Four steps every business should take to arm themselves and their users against phishing attacks.
You may be gone fishin’ for an afternoon, but phishing could be happening every day in your office.
Phishing is the act of sending fraud emails pretending to be from reputable companies in order to capture information like passwords and credit card numbers, and it has affected 85% of all organizations.
Given the prevalence of phishing, the following steps are important to protect your business and your customers from phishing attacks:
Phishing is a somewhat jargony term, so take the time to periodically explain it to your customers and your employees. Help them recognize the following red flags for phishing emails:
- Poorly written
- Offers money
- Asks for financial assistance
- Uses tactic messaging
- Comes from a strange email address
- Arrives at an unexpected time or has out-of-character messaging from “known” senders (aka spear phishing attacks)
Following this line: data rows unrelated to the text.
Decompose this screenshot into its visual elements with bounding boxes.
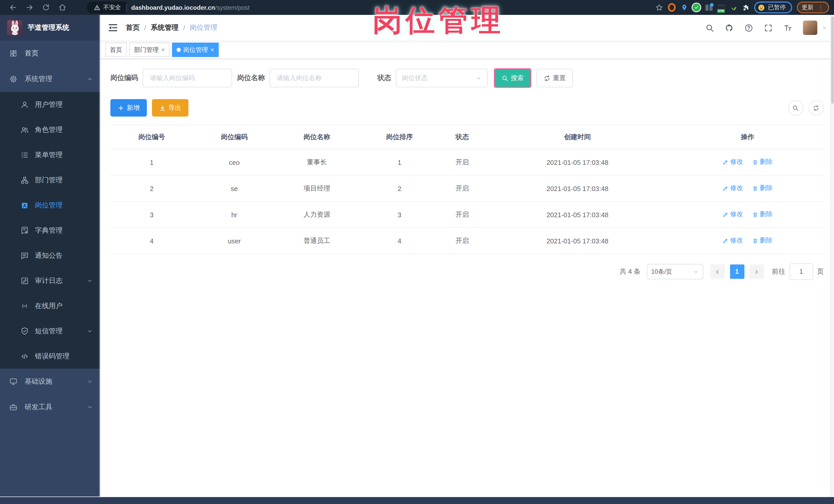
page-content: 岗位编码 岗位名称 状态 岗位状态 搜索 xyxy=(100,59,834,497)
reset-button[interactable]: 重置 xyxy=(536,69,573,87)
page-size-select[interactable]: 10条/页 xyxy=(646,264,703,279)
sidebar-item-infrastructure[interactable]: 基础设施 xyxy=(0,369,100,394)
avatar[interactable] xyxy=(803,21,817,35)
edit-link[interactable]: 修改 xyxy=(723,184,743,193)
sidebar-item-label: 短信管理 xyxy=(35,326,87,335)
extensions-puzzle-icon[interactable] xyxy=(742,4,749,11)
reload-icon[interactable] xyxy=(42,4,50,11)
close-icon[interactable]: × xyxy=(161,47,165,53)
browser-menu-icon[interactable]: ⋮ xyxy=(817,5,824,10)
search-icon[interactable] xyxy=(705,23,714,32)
delete-link[interactable]: 删除 xyxy=(752,210,773,219)
post-code-input[interactable] xyxy=(149,74,226,82)
chevron-down-icon xyxy=(87,278,93,284)
font-size-icon[interactable] xyxy=(783,23,792,32)
prev-page-button[interactable] xyxy=(710,264,725,279)
profile-paused-pill[interactable]: 已暂停 xyxy=(754,2,792,13)
pencil-icon xyxy=(723,238,729,244)
refresh-table-button[interactable] xyxy=(808,100,824,115)
post-code-field[interactable] xyxy=(143,69,232,87)
forward-icon[interactable] xyxy=(26,4,34,11)
extension-gtm-icon[interactable]: GTM xyxy=(717,4,725,11)
total-count: 共 4 条 xyxy=(620,267,640,276)
cell-post-code: ceo xyxy=(193,149,276,175)
extension-orange-icon[interactable] xyxy=(668,4,676,11)
sidebar-item-dictionary[interactable]: 字典管理 xyxy=(0,218,100,243)
sidebar-item-departments[interactable]: 部门管理 xyxy=(0,168,100,193)
post-name-input[interactable] xyxy=(276,74,353,82)
chat-bubble-icon xyxy=(21,251,29,260)
extension-grid-icon[interactable] xyxy=(705,4,712,11)
sidebar-item-users[interactable]: 用户管理 xyxy=(0,92,100,117)
chevron-down-icon[interactable] xyxy=(822,25,827,30)
sidebar-item-sms[interactable]: 短信管理 xyxy=(0,319,100,344)
pencil-icon xyxy=(723,185,729,192)
scrollbar[interactable] xyxy=(830,15,834,497)
cell-post-name: 人力资源 xyxy=(276,201,358,228)
sidebar-item-online-users[interactable]: 在线用户 xyxy=(0,293,100,319)
site-security-chip[interactable]: 不安全 xyxy=(87,2,126,13)
update-button[interactable]: 更新 ⋮ xyxy=(796,2,829,13)
github-icon[interactable] xyxy=(725,23,733,32)
sidebar-item-roles[interactable]: 角色管理 xyxy=(0,117,100,142)
back-icon[interactable] xyxy=(9,4,17,11)
search-icon xyxy=(792,105,799,111)
org-tree-icon xyxy=(21,176,29,184)
search-button-label: 搜索 xyxy=(511,74,524,82)
app-window: 芋道管理系统 首页 系统管理 用户管理 角色管理 xyxy=(0,15,834,497)
column-header: 岗位名称 xyxy=(276,125,358,149)
add-button[interactable]: 新增 xyxy=(110,99,147,116)
sidebar-item-devtools[interactable]: 研发工具 xyxy=(0,394,100,420)
sidebar-item-menus[interactable]: 菜单管理 xyxy=(0,142,100,168)
sidebar-item-posts[interactable]: 岗位管理 xyxy=(0,193,100,218)
extension-pin-icon[interactable] xyxy=(680,4,688,11)
close-icon[interactable]: × xyxy=(211,47,214,53)
app-logo[interactable]: 芋道管理系统 xyxy=(0,15,100,41)
export-button[interactable]: 导出 xyxy=(152,99,189,116)
chevron-up-icon xyxy=(87,76,93,82)
next-page-button[interactable] xyxy=(749,264,764,279)
breadcrumb-home[interactable]: 首页 xyxy=(126,23,140,32)
sidebar-item-system[interactable]: 系统管理 xyxy=(0,66,100,92)
search-button[interactable]: 搜索 xyxy=(494,68,531,88)
address-bar[interactable]: dashboard.yudao.iocoder.cn/system/post xyxy=(131,4,249,11)
edit-link[interactable]: 修改 xyxy=(723,237,743,245)
list-icon xyxy=(21,151,29,159)
warning-icon xyxy=(94,4,100,10)
post-name-field[interactable] xyxy=(269,69,359,87)
edit-link[interactable]: 修改 xyxy=(723,210,743,219)
chevron-down-icon xyxy=(476,75,482,81)
delete-link[interactable]: 删除 xyxy=(752,237,773,245)
cell-post-status: 开启 xyxy=(441,149,484,175)
scrollbar-thumb[interactable] xyxy=(831,17,833,104)
edit-link[interactable]: 修改 xyxy=(723,158,743,167)
status-select[interactable]: 岗位状态 xyxy=(396,69,488,87)
goto-page-input[interactable] xyxy=(789,263,813,280)
sidebar-item-home[interactable]: 首页 xyxy=(0,41,100,66)
home-icon[interactable] xyxy=(59,4,66,11)
sidebar-item-error-codes[interactable]: 错误码管理 xyxy=(0,344,100,369)
column-header: 创建时间 xyxy=(484,125,671,149)
cell-post-id: 4 xyxy=(110,228,193,254)
extension-leaf-icon[interactable] xyxy=(729,4,737,11)
tab-posts[interactable]: 岗位管理 × xyxy=(172,43,219,57)
cell-post-sort: 4 xyxy=(358,228,441,254)
tab-home[interactable]: 首页 xyxy=(105,43,127,57)
delete-link[interactable]: 删除 xyxy=(752,184,773,193)
delete-link[interactable]: 删除 xyxy=(752,158,773,167)
extension-check-icon[interactable] xyxy=(693,4,700,11)
table-toolbar: 新增 导出 xyxy=(110,99,824,116)
sidebar-item-notices[interactable]: 通知公告 xyxy=(0,243,100,268)
page-number-current[interactable]: 1 xyxy=(730,264,744,279)
tab-label: 首页 xyxy=(110,45,122,54)
tab-departments[interactable]: 部门管理 × xyxy=(129,43,170,57)
toggle-search-button[interactable] xyxy=(788,100,803,115)
hamburger-icon[interactable] xyxy=(108,23,118,33)
help-icon[interactable] xyxy=(744,23,753,32)
logo-rabbit-icon xyxy=(7,20,23,36)
sidebar-item-audit-log[interactable]: 审计日志 xyxy=(0,268,100,293)
fullscreen-icon[interactable] xyxy=(764,23,772,32)
breadcrumb-system[interactable]: 系统管理 xyxy=(151,23,179,32)
bookmark-star-icon[interactable] xyxy=(655,3,663,12)
sidebar-item-label: 系统管理 xyxy=(25,74,87,84)
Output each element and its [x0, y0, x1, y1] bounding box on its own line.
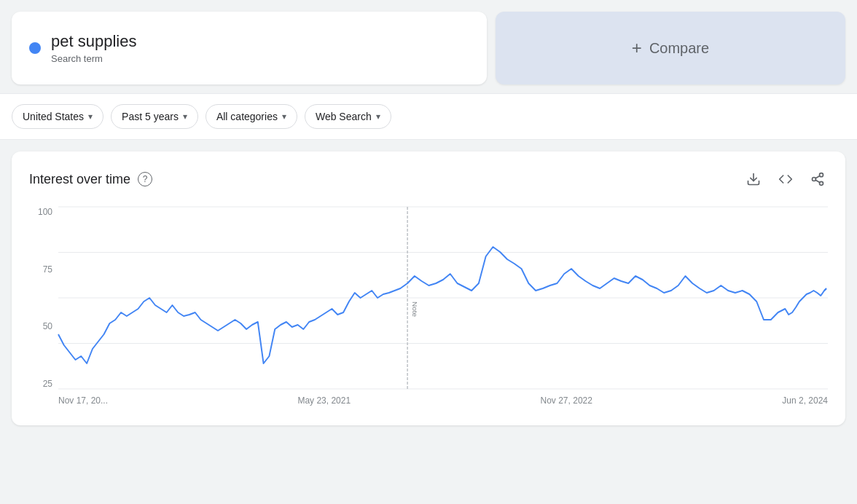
- compare-card[interactable]: + Compare: [496, 12, 845, 84]
- category-label: All categories: [216, 111, 278, 122]
- main-content: Interest over time ?: [0, 140, 857, 437]
- chart-header: Interest over time ?: [29, 169, 828, 189]
- top-section: pet supplies Search term + Compare: [0, 0, 857, 93]
- search-term-dot: [29, 42, 41, 54]
- help-icon[interactable]: ?: [138, 172, 152, 186]
- x-label-4: Jun 2, 2024: [782, 395, 828, 406]
- timeframe-chevron-icon: ▾: [183, 111, 187, 122]
- x-label-1: Nov 17, 20...: [58, 395, 108, 406]
- chart-title: Interest over time: [29, 172, 130, 187]
- search-term-label: pet supplies: [51, 31, 136, 52]
- y-label-25: 25: [29, 379, 58, 389]
- chart-inner: Note: [58, 207, 828, 389]
- x-label-3: Nov 27, 2022: [541, 395, 592, 406]
- search-type-filter[interactable]: Web Search ▾: [305, 104, 391, 129]
- search-term-sublabel: Search term: [51, 53, 103, 64]
- search-type-chevron-icon: ▾: [376, 111, 380, 122]
- y-label-100: 100: [29, 207, 58, 217]
- y-axis: 100 75 50 25: [29, 207, 58, 389]
- filters-section: United States ▾ Past 5 years ▾ All categ…: [0, 93, 857, 140]
- search-term-card: pet supplies Search term: [12, 12, 487, 84]
- timeframe-filter[interactable]: Past 5 years ▾: [111, 104, 198, 129]
- x-label-2: May 23, 2021: [297, 395, 351, 406]
- region-filter[interactable]: United States ▾: [12, 104, 103, 129]
- compare-label: Compare: [649, 40, 709, 57]
- svg-line-5: [815, 176, 820, 178]
- y-label-50: 50: [29, 321, 58, 331]
- download-button[interactable]: [743, 169, 764, 189]
- category-chevron-icon: ▾: [282, 111, 286, 122]
- region-label: United States: [23, 111, 84, 122]
- category-filter[interactable]: All categories ▾: [206, 104, 297, 129]
- chart-area: 100 75 50 25 Note: [29, 207, 828, 411]
- chart-card: Interest over time ?: [12, 151, 845, 425]
- svg-text:Note: Note: [411, 302, 419, 318]
- x-axis: Nov 17, 20... May 23, 2021 Nov 27, 2022 …: [58, 390, 828, 411]
- compare-plus-icon: +: [632, 38, 642, 58]
- timeframe-label: Past 5 years: [122, 111, 179, 122]
- svg-line-4: [815, 180, 820, 182]
- search-type-label: Web Search: [316, 111, 372, 122]
- y-label-75: 75: [29, 264, 58, 275]
- share-button[interactable]: [807, 169, 828, 189]
- embed-button[interactable]: [775, 169, 796, 189]
- region-chevron-icon: ▾: [88, 111, 93, 122]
Advise employees (and customers) to think twice before clicking, downloading or replying with information. Examine URLs before clicking them, and approach any email that asks for a password, account number or other personal data with skepticism.
By simply hovering your mouse over the sender’s email address or any embedded links in the email, you can identify the path of the sender or destination to better determine if the message is legitimate.
Members of your team should ask your IT team or provider to review emails when in doubt. Clients who are suspicious of a phishing attempt should be encouraged to reach out to their contact to confirm the email is legitimate.
Report attacks and notify customers.
If you see something, say something. If you become aware your business is being impersonated as part of a phishing scam, the FTC recommends contacting law enforcement and notifying your customers immediately. Direct any consumers who may have been victims of identity theft to identitytheft.gov.
Update software and security.
By keeping updated software and using sound security practices, phishing attempts can often be nipped in the bud. Every computer in your organization should be using the latest versions of all software, including internet browsers, as hackers often exploit vulnerabilities that new updates fix. (But be aware of fake update options. If auto-updates are offered, turn those on.)
Secure passwords also play a role in preventing fraud. Best password practices include:
- Using complex passphrases, rather than simple passwords
- Changing passwords regularly (once every one to two months)
- Enabling two-factor authentication
Finally, using a PCI-compliant partner (like yours truly) will help you protect your customers’ card data.
By running an internal phishing simulation, you can get a gauge for how well (or not) your team will handle phishing and spear phishing attacks. Use this as another opportunity to provide education to your team.
With proper education and solid security protocols, you’ll greatly reduce your risk of falling prey to phishing attacks—leaving more time for you to enjoy the fun kind of fishing.